⌘ kean.blog

Concurrency Done Right

  

Some apps can afford to have no concurrency. The rest are the reason why books on concurrency exist1.

I have two examples from my recent experience. Pulse has practically no concurrency, no parallelism, and does everything on the main thread. On the other end of the spectrum is Nuke that has to be massively concurrent, parallel, and thread-safe.

Nuke is often used during scrolling, so it has to be fast and never add unnecessary contention to the main thread. This is why Nuke does nothing on the main thread. At the same time, it requires very few context switches. And that’s the key to its performance (among numerous other performance-related features).
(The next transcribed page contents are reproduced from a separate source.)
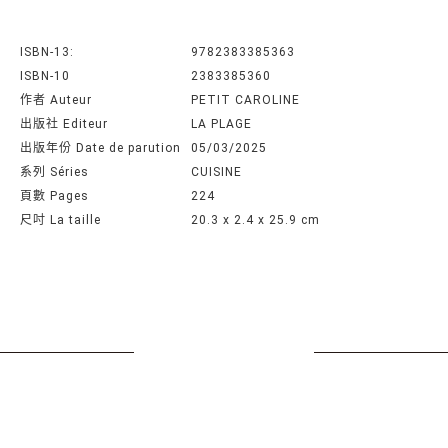
ISBN-13:
9782383385363
ISBN-10
2383385360
作者 Auteur
PETIT CAROLINE
出版社 Editeur
LA PLAGE
出版年份 Date de parution
05/03/2025
系列 Séries
CUISINE
頁數 Pages
224
尺吋 La taille
20.3 x 2.4 x 25.9 cm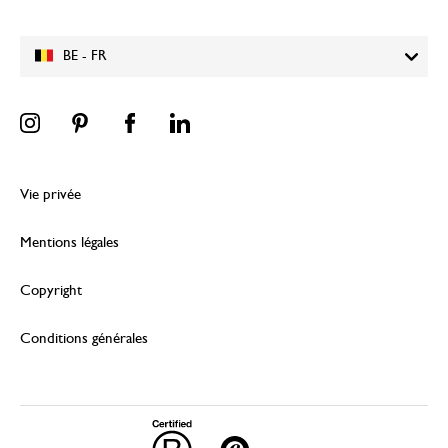
BE - FR
Vie privée
Mentions légales
Copyright
Conditions générales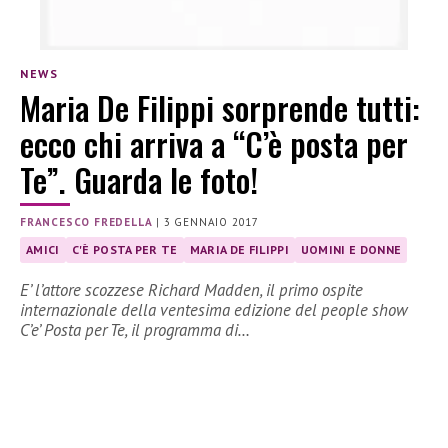
NEWS
Maria De Filippi sorprende tutti:
ecco chi arriva a “C’è posta per
Te”. Guarda le foto!
FRANCESCO FREDELLA
|
3 GENNAIO 2017
AMICI
C'È POSTA PER TE
MARIA DE FILIPPI
UOMINI E DONNE
E’ l’attore scozzese Richard Madden, il primo ospite
internazionale della ventesima edizione del people show
C’e’ Posta per Te, il programma di…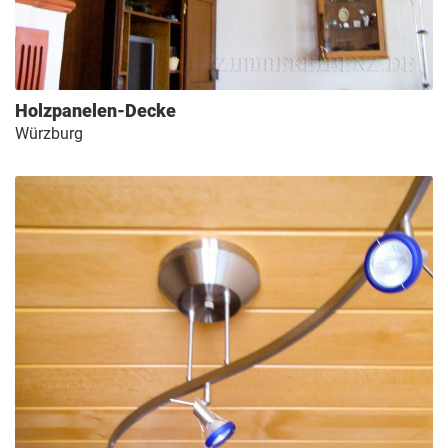
Holzpanelen-Decke
Würzburg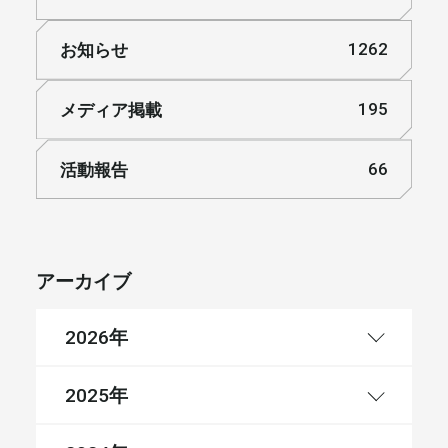
お知らせ
1262
メディア掲載
195
活動報告
66
アーカイブ
年
2026
年
2025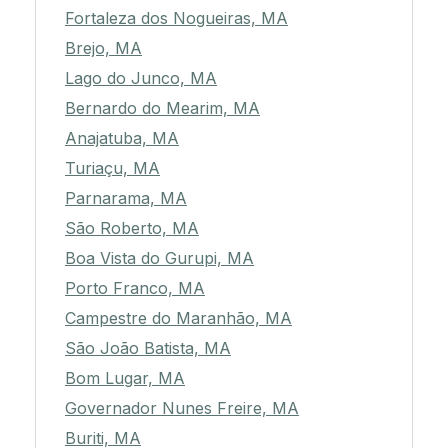
Fortaleza dos Nogueiras, MA
Brejo, MA
Lago do Junco, MA
Bernardo do Mearim, MA
Anajatuba, MA
Turiaçu, MA
Parnarama, MA
São Roberto, MA
Boa Vista do Gurupi, MA
Porto Franco, MA
Campestre do Maranhão, MA
São João Batista, MA
Bom Lugar, MA
Governador Nunes Freire, MA
Buriti, MA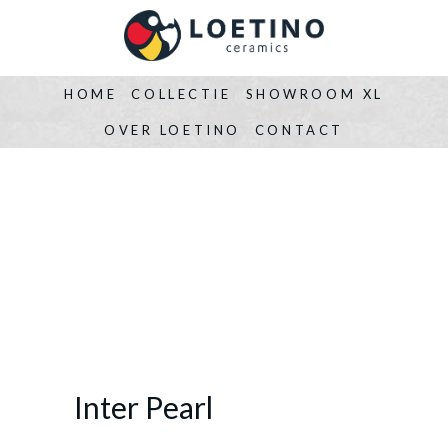
HOME
COLLECTIE
SHOWROOM XL
OVER LOETINO
CONTACT
Inter Pearl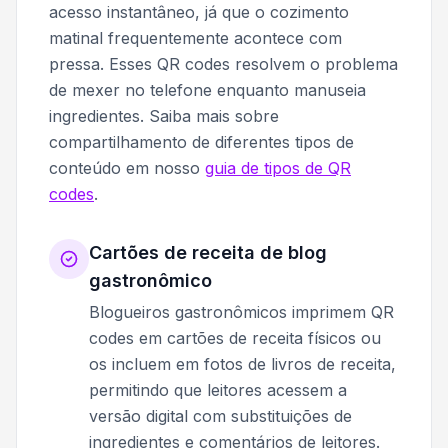
acesso instantâneo, já que o cozimento
matinal frequentemente acontece com
pressa. Esses QR codes resolvem o problema
de mexer no telefone enquanto manuseia
ingredientes. Saiba mais sobre
compartilhamento de diferentes tipos de
conteúdo em nosso
guia de tipos de QR
codes
.
Cartões de receita de blog
gastronômico
Blogueiros gastronômicos imprimem QR
codes em cartões de receita físicos ou
os incluem em fotos de livros de receita,
permitindo que leitores acessem a
versão digital com substituições de
ingredientes e comentários de leitores.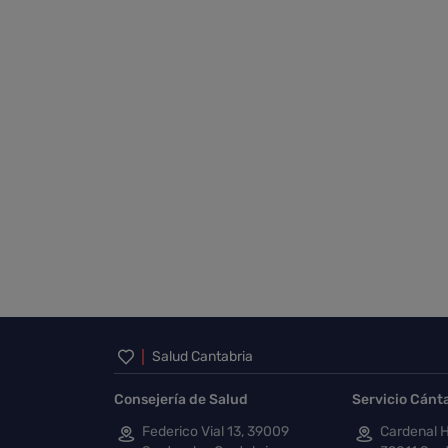
Inicio del pie de página
Salud Cantabria
Consejería de Salud
Servicio Cánt
Federico Vial 13, 39009
Cardenal H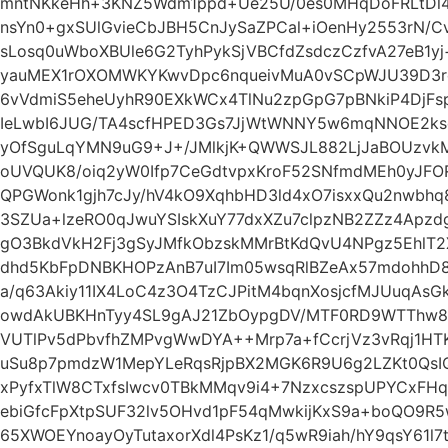
mntNKkeHh+3KNZ5Wdm1ppd+Ue25U/0es0MHqDoFRLtDl4S
nsYn0+gxSUlGvieCbJBH5CnJySaZPCal+iOenHy2553rN/C
sLosq0uWboXBUle6G2TyhPykSjVBCfdZsdczCzfvA27eB1y
yauMEX1rOXOMWKYKwvDpc6nqueivMuA0vSCpWJU39D3rdb
6vVdmiS5eheUyhR90EXkWCx4TlNu2zpGpG7pBNkiP4DjFs
IeLwbI6JUG/TA4scfHPED3Gs7JjWtWNNY5w6mqNNOE2ks
yOfSguLqYMN9uG9+J+/JMlkjK+QWWSJL882LjJaBOUzvkMn
oUVQUK8/oiq2yW0Ifp7CeGdtvpxKroF52SNfmdMEh0yJFOR
QPGWonk1gjh7cJy/hV4kO9XqhbHD3ld4xO7isxxQu2nwb
3SZUa+lzeRO0qJwuYSIskXuY77dxXZu7clpzNB2ZZz4Apzd
gO3BkdVkH2Fj3gSyJMfkObzskMMrBtKdQvU4NPgz5EhlT2
dhd5KbFpDNBKHOPzAnB7uI7Im05wsqRlBZeAx57mdohh
a/q63Akiy11IX4LoC4z3O4TzCJPitM4bqnXosjcfMJUuqAsG
owdAkUBKHnTyy4SL9gAJ21ZbOypgDV/MTF0RD9WTThw8
VUTlPv5dPbvfhZMPvgWwDYA++Mrp7a+fCcrjVz3vRqj1H
uSu8p7pmdzW1MepYLeRqsRjpBX2MGK6R9U6g2LZKt0Qs
xPyfxTlW8CTxfsIwcv0TBkMMqv9i4+7NzxcszspUPYCxFHq
ebiGfcFpXtpSUF32lv5OHvd1pF54qMwkijKxS9a+boQO9R5
65XWOEYnoayOyTutaxorXdl4PsKz1/q5wR9iah/hY9qsY61l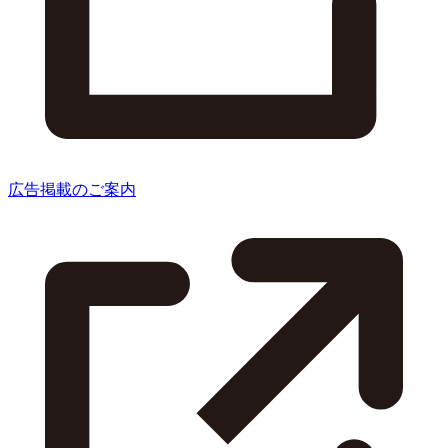
広告掲載のご案内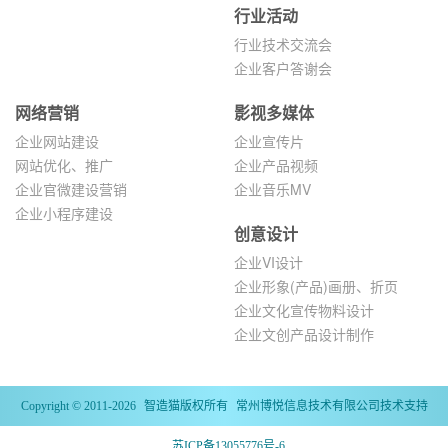
行业活动
行业技术交流会
企业客户答谢会
网络营销
影视多媒体
企业网站建设
企业宣传片
网站优化、推广
企业产品视频
企业官微建设营销
企业音乐MV
企业小程序建设
创意设计
企业VI设计
企业形象(产品)画册、折页
企业文化宣传物料设计
企业文创产品设计制作
Copyright © 2011-2026
智造猫
版权所有
常州博悦信息技术有限公司
技术支持
苏ICP备13055776号-6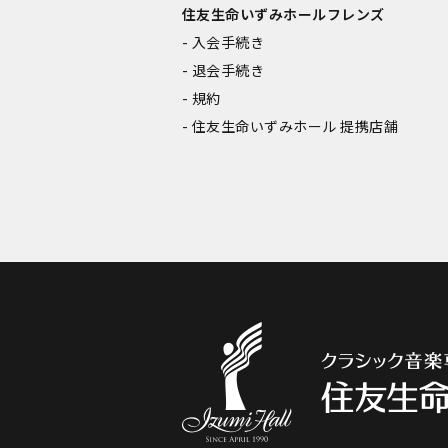
住友生命いずみホールフレンズ
入会手続き
退会手続き
規約
住友生命いずみホール 提携店舗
There isn’t much to say about Pulse: you can’t have threading issues if you don’t have threading. But when you need it, concurrency is notoriously hard to get right. So what do you do?

Overview #

If you group the primary components in Nuke based on the concurrency primitives, you’ll end up with roughly four groups. There isn’t one pattern that dominates. Each situation requires a unique approach.

There is a tiny portion of code that is not thread-safe and can only run from the main thread because it updates UI components, be it UIKit or SwiftUI. This code has assertions to catch errors early: assert(Thread.isMainThread). The rest of the code operates in the background and this is what the article covers.

Actor Model #

Actors allow you as a programmer to declare that a bag of state is held within a concurrency domain and then define multiple operations that act upon it. Each actor protects its data through data isolation, ensuring that only a single thread will access that data at a given time, even when many clients are concurrently making requests of the actor.

From SE-0306

The actor model is a pattern. It doesn’t have to be included in the language, but the goal of the Swift team is to add to one of the main Swift strengths: safety via compile-time checks. With the actor model, you will get isolation checks at compile-time along with other safety features.

I’ve been designing classes as actors in Objective-C since GCD was added in iOS 4. I’m designing Swift classes as Actors now. And I can’t wait to start designing them using a formal actor model.

While the formal definition seems a bit complicated, you can simply think of an actor as a class with some private state and an associated serial dispatch queue2. The only way to access the state is to do it on the serial queue. It ensures there are never any data races.

I designed most of the public components in Nuke that have to be thread-safe as actors: ImagePipeline, ImagePrefetcher, DataLoader.

ImagePipeline #

ImagePipeline is the main component you interact with as a user to fetch images. It has to be fast because you often use it during scrolling, and it has to be thread-safe. The pipeline (or most of it in the current iteration) is designed as an actor.

/// Not the actual implementation, just a demonstration
public final class ImagePipeline {
    private let queue = DispatchQueue(label: "ImagePipeline", qos: .userInitiated))

    /// Private state ...
    private var tasks = [ImageTask: TaskSubscription]()

    public func loadImage(_ url: URL, completion: @escaping (Image?) -> Void) {
        queue.async {
            // Access instance properties in a thread-safe manner and act upon them
        }
    }
}

Now the pipeline is fully thread-safe and does its work in the background reducing contention on the main thread. Why is it important? The pipeline does quite a lot: coalescing, creating, and starting URL requests, which can take about 0.7ms on older devices. Apps can’t always afford it when scrolling a collection view with multiple images per row. Scheduling async work on a DispatchQueue, on the other hand, is relatively fast – maybe a few microseconds. It’s not free but is faster than the work in this case.

ImagePrefetcher #

ImagePrefetcher helps you manage image prefetching per screen and is also an Actor.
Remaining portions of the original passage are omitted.